Looking for a place to start, visit Consumer Reports list of Best & Worst Charities for a list of organizations to consider.
Many millennials many not see quick- or even full-service restaurant work as a career path so it’s import for companies to explain the potential to them from day one. Experts suggest developing specialized training programs and continuing education opportunities geared toward career advancement.
Companies like Chipotle Mexican Grill and Starbucks embrace training and career advancement. Both companies offer tuition reimbursement at both four and two year colleges. This keeps millennial employees vested in their companies and more apt to pursue management positions upon graduation.
To read more about helping employees find a career path visit, the National Restaurant Association’s Manage My Restaurant page.

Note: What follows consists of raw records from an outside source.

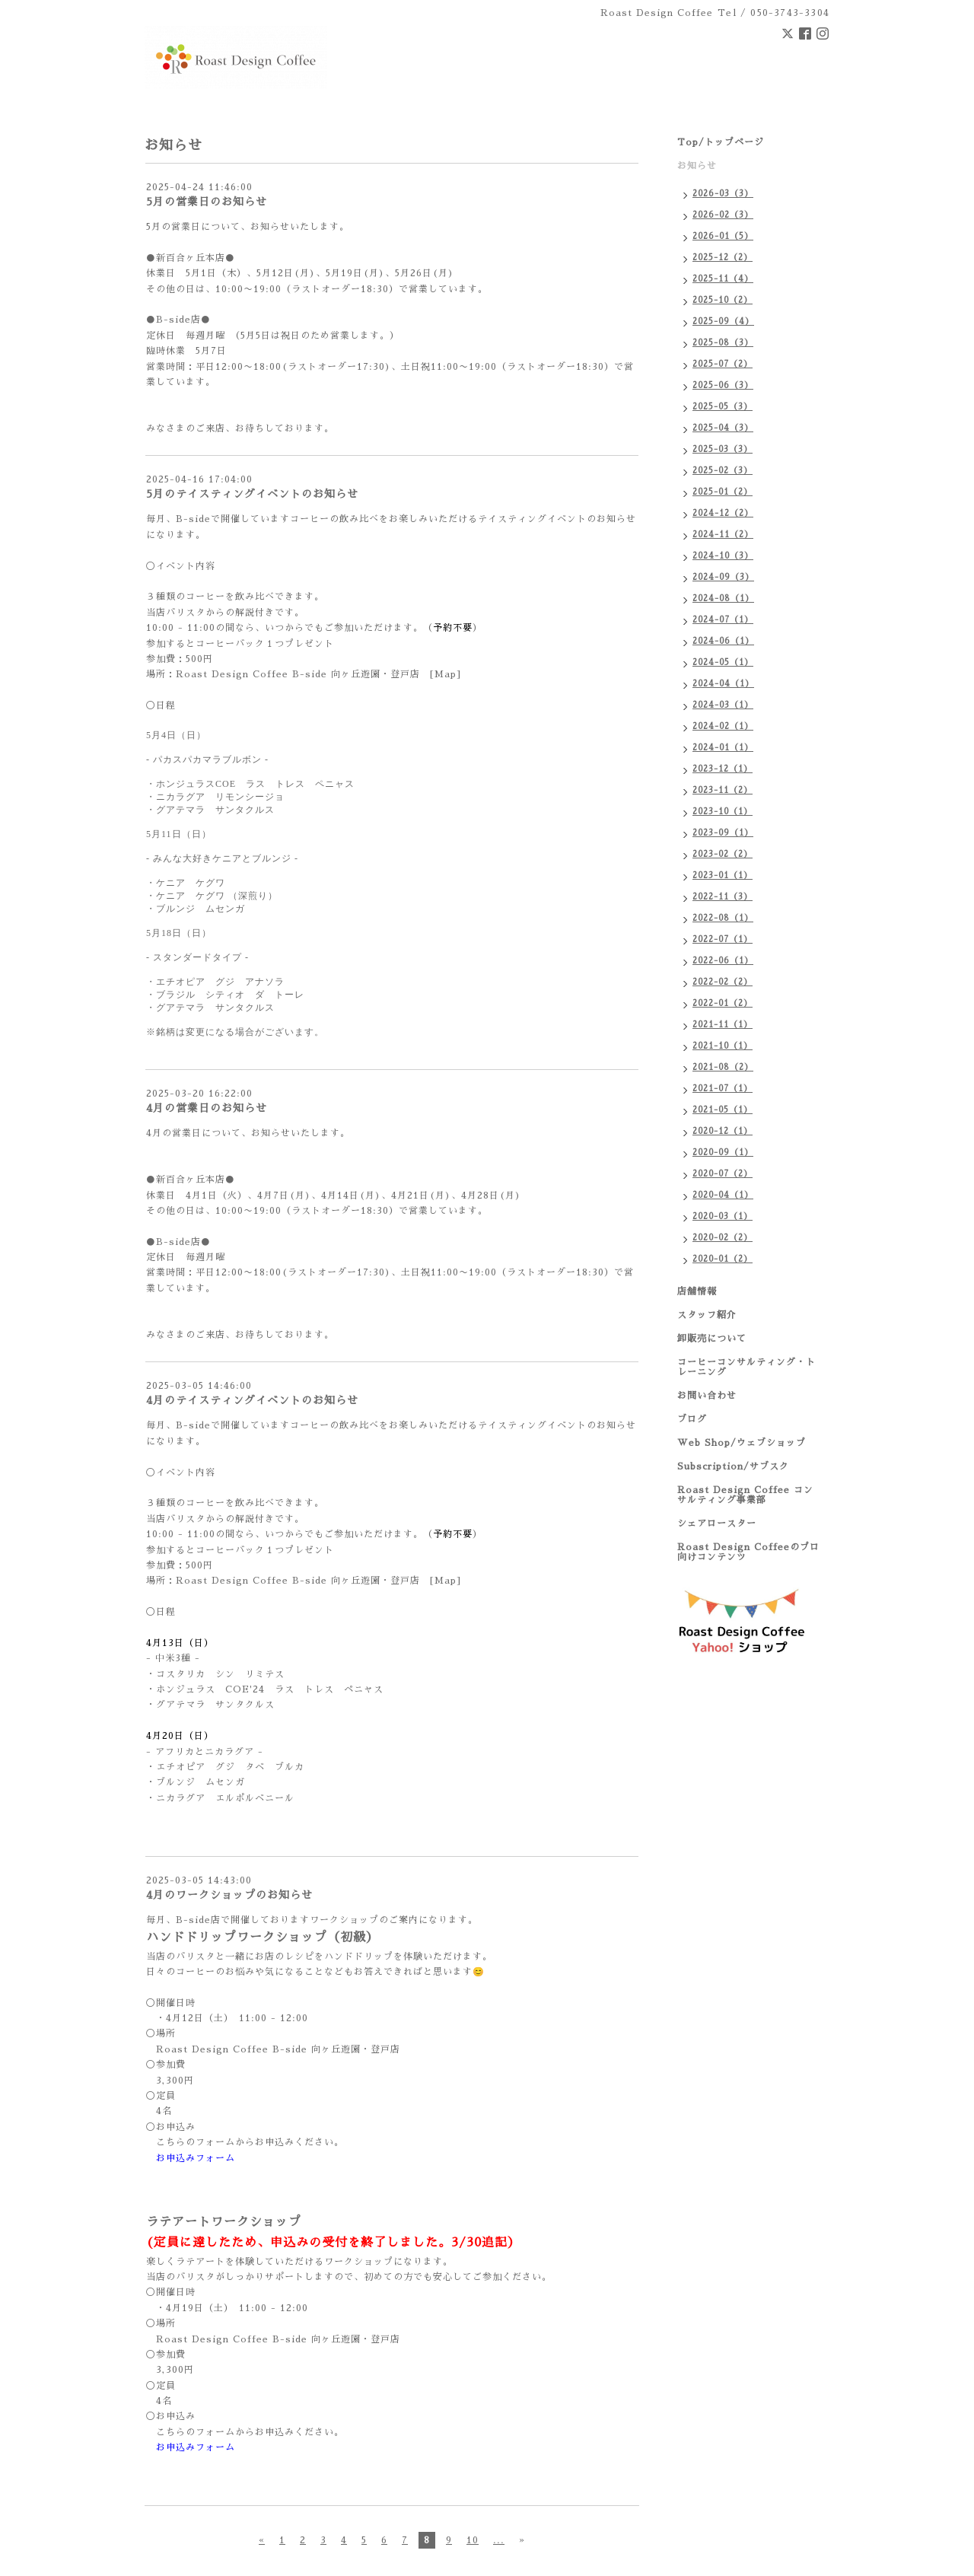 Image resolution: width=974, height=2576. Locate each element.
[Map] (445, 674)
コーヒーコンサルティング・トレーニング (746, 1367)
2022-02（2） (722, 982)
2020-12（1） (722, 1131)
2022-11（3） (722, 897)
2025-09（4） (723, 321)
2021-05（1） (722, 1110)
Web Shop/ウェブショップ (741, 1442)
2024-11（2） (722, 534)
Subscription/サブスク (733, 1466)
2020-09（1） (722, 1152)
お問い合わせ (707, 1395)
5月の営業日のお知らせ (206, 201)
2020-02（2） (722, 1238)
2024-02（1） (722, 726)
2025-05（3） (722, 407)
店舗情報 (697, 1291)
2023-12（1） (722, 769)
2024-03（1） (722, 705)
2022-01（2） (722, 1003)
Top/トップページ (720, 142)
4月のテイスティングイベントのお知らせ (252, 1400)
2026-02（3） (722, 215)
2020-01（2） (722, 1259)
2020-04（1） (722, 1195)
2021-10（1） (722, 1046)
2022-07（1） (722, 939)
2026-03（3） (722, 193)
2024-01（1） (722, 748)
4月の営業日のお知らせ (206, 1108)
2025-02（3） (722, 470)
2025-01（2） (722, 492)
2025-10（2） (722, 300)
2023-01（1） (722, 875)
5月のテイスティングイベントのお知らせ (252, 494)
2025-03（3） (722, 449)
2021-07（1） (722, 1088)
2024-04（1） (723, 684)
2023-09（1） (722, 833)
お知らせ (697, 165)
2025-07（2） (722, 364)
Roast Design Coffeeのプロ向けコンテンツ (748, 1552)
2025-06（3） (722, 385)
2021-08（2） (722, 1067)
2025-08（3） (722, 343)
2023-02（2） (722, 854)
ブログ (692, 1419)
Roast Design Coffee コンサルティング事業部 (745, 1495)
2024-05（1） (722, 662)
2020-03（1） (722, 1216)
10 (472, 2540)
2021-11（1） (722, 1025)
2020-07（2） (722, 1174)
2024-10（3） (722, 556)
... (499, 2540)
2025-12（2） (722, 257)
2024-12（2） (722, 513)
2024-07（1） (722, 620)
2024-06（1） (723, 641)
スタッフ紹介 (707, 1315)
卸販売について (711, 1338)
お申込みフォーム (195, 2158)
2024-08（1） (723, 598)
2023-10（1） (722, 811)
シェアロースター (716, 1523)
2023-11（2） (722, 790)
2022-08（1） (722, 918)
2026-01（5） (722, 236)
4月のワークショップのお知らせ (229, 1895)
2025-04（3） (722, 428)
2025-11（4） (722, 279)
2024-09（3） (723, 577)
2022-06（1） (722, 961) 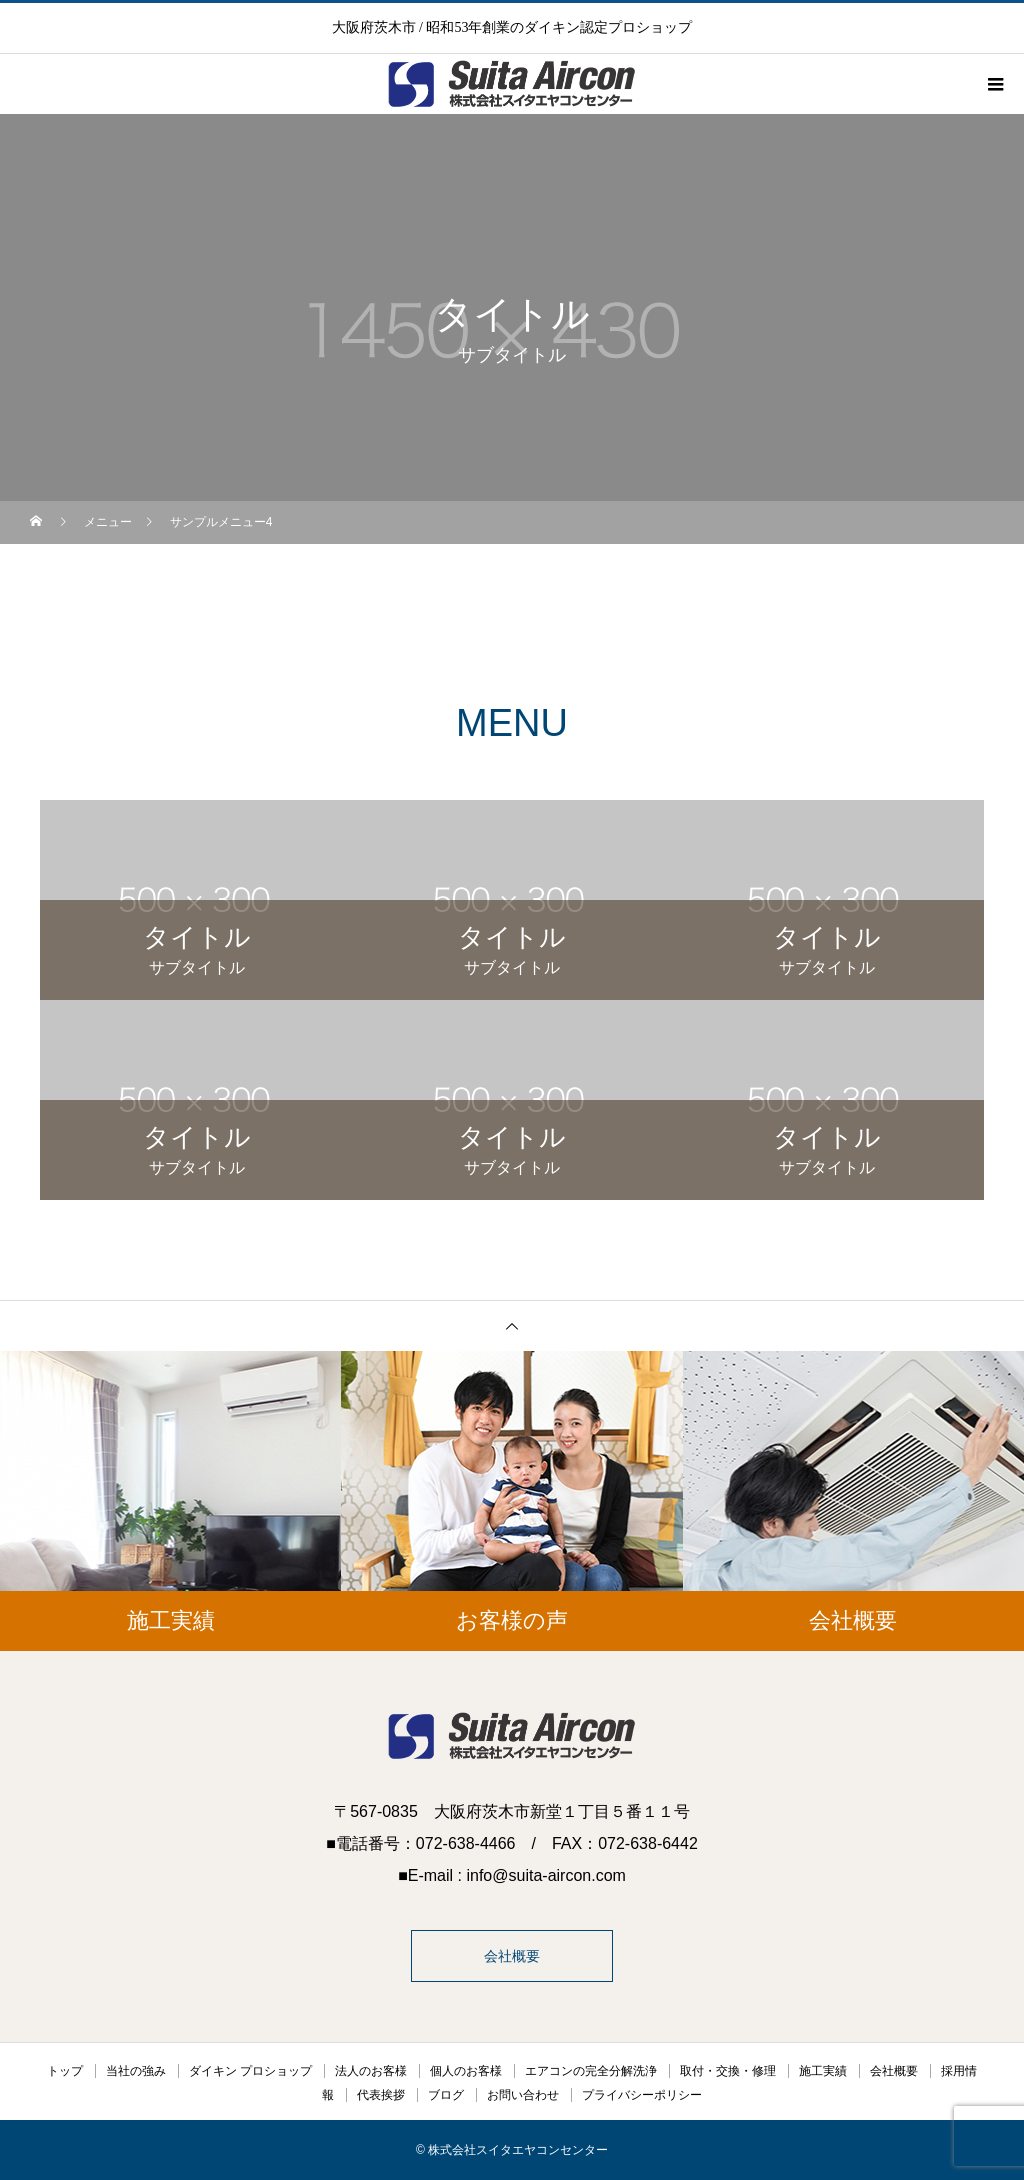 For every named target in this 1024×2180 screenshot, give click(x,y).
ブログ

The Harvard Business Review states that it’s important for millennials to be seen as individuals not just employees. Be sure to celebrate team members achievements to demonstrate how individual contributions lead to overall company success.
Miranda Brookins of the Houston Chronicle recommends “giving an employee-of-the-month award or rewarding employees with incentives based on their customer service.”
According to Snack Nation, employee recognition programs identified an increase of 20% in business outcomes and 50% high levels of productivity. Their blog post, 33 Amazing Employee Recognition Ideas You need to be Using, includes great ideas for implementing a recognition from companies in various industries. Consider implementing some of these practices in your restaurant to make your millennial employees feel valued.